* **EXERCISE PROMPT**
Look through the lines below and extract each one that contains "quindi".

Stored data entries
══════════

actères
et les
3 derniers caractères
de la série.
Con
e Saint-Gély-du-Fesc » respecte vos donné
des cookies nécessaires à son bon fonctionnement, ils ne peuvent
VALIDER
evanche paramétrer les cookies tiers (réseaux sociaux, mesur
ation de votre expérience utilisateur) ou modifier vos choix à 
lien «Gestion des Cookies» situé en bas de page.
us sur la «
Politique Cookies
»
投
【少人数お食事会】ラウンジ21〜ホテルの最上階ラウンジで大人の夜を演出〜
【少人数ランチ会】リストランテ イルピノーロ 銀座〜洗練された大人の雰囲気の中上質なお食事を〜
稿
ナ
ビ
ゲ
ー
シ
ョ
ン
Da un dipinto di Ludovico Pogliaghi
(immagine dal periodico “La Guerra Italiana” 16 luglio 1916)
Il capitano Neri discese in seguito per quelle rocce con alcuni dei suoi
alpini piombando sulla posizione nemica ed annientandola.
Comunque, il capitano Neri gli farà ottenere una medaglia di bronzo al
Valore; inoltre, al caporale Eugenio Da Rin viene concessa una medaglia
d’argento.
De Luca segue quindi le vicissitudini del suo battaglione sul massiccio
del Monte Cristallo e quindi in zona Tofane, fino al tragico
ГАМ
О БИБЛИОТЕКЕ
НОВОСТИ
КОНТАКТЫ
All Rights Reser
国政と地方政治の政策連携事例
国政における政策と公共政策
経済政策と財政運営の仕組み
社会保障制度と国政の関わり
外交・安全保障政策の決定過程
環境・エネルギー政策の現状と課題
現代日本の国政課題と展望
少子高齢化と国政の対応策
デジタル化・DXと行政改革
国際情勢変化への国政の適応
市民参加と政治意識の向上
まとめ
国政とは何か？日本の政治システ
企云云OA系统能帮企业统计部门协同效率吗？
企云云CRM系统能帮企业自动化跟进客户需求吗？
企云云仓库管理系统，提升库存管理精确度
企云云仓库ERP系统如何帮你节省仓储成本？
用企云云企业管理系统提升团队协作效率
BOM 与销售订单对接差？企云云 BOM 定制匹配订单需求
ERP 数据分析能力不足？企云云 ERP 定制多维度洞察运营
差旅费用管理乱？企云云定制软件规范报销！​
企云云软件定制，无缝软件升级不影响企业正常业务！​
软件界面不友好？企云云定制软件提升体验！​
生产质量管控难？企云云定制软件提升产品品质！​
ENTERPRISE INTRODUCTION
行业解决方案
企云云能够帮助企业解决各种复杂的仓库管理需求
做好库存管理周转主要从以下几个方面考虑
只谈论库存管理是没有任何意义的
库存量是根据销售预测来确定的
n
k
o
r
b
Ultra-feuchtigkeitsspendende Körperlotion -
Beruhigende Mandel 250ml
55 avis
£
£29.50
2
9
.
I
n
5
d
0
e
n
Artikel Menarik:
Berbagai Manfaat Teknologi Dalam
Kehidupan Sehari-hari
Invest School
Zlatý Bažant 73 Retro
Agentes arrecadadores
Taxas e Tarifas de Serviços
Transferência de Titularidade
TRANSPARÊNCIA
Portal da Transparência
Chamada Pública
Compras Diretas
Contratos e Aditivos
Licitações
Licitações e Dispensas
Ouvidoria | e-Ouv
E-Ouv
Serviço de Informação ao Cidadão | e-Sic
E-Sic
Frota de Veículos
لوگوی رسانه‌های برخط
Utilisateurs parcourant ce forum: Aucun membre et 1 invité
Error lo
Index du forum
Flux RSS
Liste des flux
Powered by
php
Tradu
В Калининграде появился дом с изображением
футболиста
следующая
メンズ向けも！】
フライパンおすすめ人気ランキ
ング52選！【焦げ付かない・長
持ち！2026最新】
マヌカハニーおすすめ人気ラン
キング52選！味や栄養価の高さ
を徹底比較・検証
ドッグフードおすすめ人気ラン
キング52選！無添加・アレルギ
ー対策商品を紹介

══════════

* **TASK RESULT**
De Luca segue quindi le vicissitudini del suo battaglione sul massiccio
del Monte Cristallo e quindi in zona Tofane, fino al tragico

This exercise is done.